Work to be completed => What follows is a set of entries; retype all of them exactly.

Data for review =>
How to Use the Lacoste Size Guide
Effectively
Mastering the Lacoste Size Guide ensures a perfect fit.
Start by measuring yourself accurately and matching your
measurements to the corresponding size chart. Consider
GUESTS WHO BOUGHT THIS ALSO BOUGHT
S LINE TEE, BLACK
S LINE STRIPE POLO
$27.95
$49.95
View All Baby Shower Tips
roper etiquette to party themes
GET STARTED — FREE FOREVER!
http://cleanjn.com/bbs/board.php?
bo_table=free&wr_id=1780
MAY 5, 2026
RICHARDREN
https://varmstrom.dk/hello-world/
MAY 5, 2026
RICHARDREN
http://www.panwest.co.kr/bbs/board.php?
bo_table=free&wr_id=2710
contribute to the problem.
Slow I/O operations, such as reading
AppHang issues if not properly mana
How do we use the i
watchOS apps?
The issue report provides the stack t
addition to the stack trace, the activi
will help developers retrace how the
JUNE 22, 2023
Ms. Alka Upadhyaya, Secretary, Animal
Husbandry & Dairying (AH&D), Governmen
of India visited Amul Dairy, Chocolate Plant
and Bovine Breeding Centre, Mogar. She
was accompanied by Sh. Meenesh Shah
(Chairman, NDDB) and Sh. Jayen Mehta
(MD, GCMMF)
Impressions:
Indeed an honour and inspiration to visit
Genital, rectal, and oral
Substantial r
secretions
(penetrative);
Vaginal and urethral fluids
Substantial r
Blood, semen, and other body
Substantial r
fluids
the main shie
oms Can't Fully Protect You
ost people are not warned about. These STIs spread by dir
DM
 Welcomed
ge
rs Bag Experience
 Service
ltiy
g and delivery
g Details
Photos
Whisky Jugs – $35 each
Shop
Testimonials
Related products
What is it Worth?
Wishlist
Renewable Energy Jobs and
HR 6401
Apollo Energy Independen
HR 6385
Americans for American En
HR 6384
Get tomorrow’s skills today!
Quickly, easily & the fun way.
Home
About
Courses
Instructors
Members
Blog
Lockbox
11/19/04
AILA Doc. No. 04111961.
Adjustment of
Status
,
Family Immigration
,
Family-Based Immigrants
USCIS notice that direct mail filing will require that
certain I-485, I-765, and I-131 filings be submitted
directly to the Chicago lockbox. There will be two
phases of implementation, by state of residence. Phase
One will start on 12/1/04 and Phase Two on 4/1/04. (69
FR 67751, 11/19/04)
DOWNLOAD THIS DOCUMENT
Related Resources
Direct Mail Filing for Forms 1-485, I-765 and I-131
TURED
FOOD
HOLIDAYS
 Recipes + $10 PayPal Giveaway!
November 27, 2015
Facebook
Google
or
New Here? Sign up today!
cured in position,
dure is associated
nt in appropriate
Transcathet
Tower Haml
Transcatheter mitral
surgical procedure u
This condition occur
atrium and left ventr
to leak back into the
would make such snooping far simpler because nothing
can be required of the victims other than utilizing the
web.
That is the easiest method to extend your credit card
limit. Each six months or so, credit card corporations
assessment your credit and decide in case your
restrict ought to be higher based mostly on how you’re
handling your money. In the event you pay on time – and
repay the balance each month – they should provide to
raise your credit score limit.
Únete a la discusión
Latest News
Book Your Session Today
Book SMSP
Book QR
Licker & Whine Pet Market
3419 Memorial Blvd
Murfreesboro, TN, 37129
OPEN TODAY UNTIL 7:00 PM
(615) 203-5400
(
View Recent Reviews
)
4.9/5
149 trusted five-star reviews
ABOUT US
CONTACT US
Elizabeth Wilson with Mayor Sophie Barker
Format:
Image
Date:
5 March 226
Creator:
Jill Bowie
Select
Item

Final answer =>
How to Use the Lacoste Size Guide
Effectively
Mastering the Lacoste Size Guide ensures a perfect fit.
Start by measuring yourself accurately and matching your
measurements to the corresponding size chart. Consider
GUESTS WHO BOUGHT THIS ALSO BOUGHT
S LINE TEE, BLACK
S LINE STRIPE POLO
$27.95
$49.95
View All Baby Shower Tips
roper etiquette to party themes
GET STARTED — FREE FOREVER!
http://cleanjn.com/bbs/board.php?
bo_table=free&wr_id=1780
MAY 5, 2026
RICHARDREN
https://varmstrom.dk/hello-world/
MAY 5, 2026
RICHARDREN
http://www.panwest.co.kr/bbs/board.php?
bo_table=free&wr_id=2710
contribute to the problem.
Slow I/O operations, such as reading
AppHang issues if not properly mana
How do we use the i
watchOS apps?
The issue report provides the stack t
addition to the stack trace, the activi
will help developers retrace how the
JUNE 22, 2023
Ms. Alka Upadhyaya, Secretary, Animal
Husbandry & Dairying (AH&D), Governmen
of India visited Amul Dairy, Chocolate Plant
and Bovine Breeding Centre, Mogar. She
was accompanied by Sh. Meenesh Shah
(Chairman, NDDB) and Sh. Jayen Mehta
(MD, GCMMF)
Impressions:
Indeed an honour and inspiration to visit
Genital, rectal, and oral
Substantial r
secretions
(penetrative);
Vaginal and urethral fluids
Substantial r
Blood, semen, and other body
Substantial r
fluids
the main shie
oms Can't Fully Protect You
ost people are not warned about. These STIs spread by dir
DM
 Welcomed
ge
rs Bag Experience
 Service
ltiy
g and delivery
g Details
Photos
Whisky Jugs – $35 each
Shop
Testimonials
Related products
What is it Worth?
Wishlist
Renewable Energy Jobs and
HR 6401
Apollo Energy Independen
HR 6385
Americans for American En
HR 6384
Get tomorrow’s skills today!
Quickly, easily & the fun way.
Home
About
Courses
Instructors
Members
Blog
Lockbox
11/19/04
AILA Doc. No. 04111961.
Adjustment of
Status
,
Family Immigration
,
Family-Based Immigrants
USCIS notice that direct mail filing will require that
certain I-485, I-765, and I-131 filings be submitted
directly to the Chicago lockbox. There will be two
phases of implementation, by state of residence. Phase
One will start on 12/1/04 and Phase Two on 4/1/04. (69
FR 67751, 11/19/04)
DOWNLOAD THIS DOCUMENT
Related Resources
Direct Mail Filing for Forms 1-485, I-765 and I-131
TURED
FOOD
HOLIDAYS
 Recipes + $10 PayPal Giveaway!
November 27, 2015
Facebook
Google
or
New Here? Sign up today!
cured in position,
dure is associated
nt in appropriate
Transcathet
Tower Haml
Transcatheter mitral
surgical procedure u
This condition occur
atrium and left ventr
to leak back into the
would make such snooping far simpler because nothing
can be required of the victims other than utilizing the
web.
That is the easiest method to extend your credit card
limit. Each six months or so, credit card corporations
assessment your credit and decide in case your
restrict ought to be higher based mostly on how you’re
handling your money. In the event you pay on time – and
repay the balance each month – they should provide to
raise your credit score limit.
Únete a la discusión
Latest News
Book Your Session Today
Book SMSP
Book QR
Licker & Whine Pet Market
3419 Memorial Blvd
Murfreesboro, TN, 37129
OPEN TODAY UNTIL 7:00 PM
(615) 203-5400
(
View Recent Reviews
)
4.9/5
149 trusted five-star reviews
ABOUT US
CONTACT US
Elizabeth Wilson with Mayor Sophie Barker
Format:
Image
Date:
5 March 226
Creator:
Jill Bowie
Select
Item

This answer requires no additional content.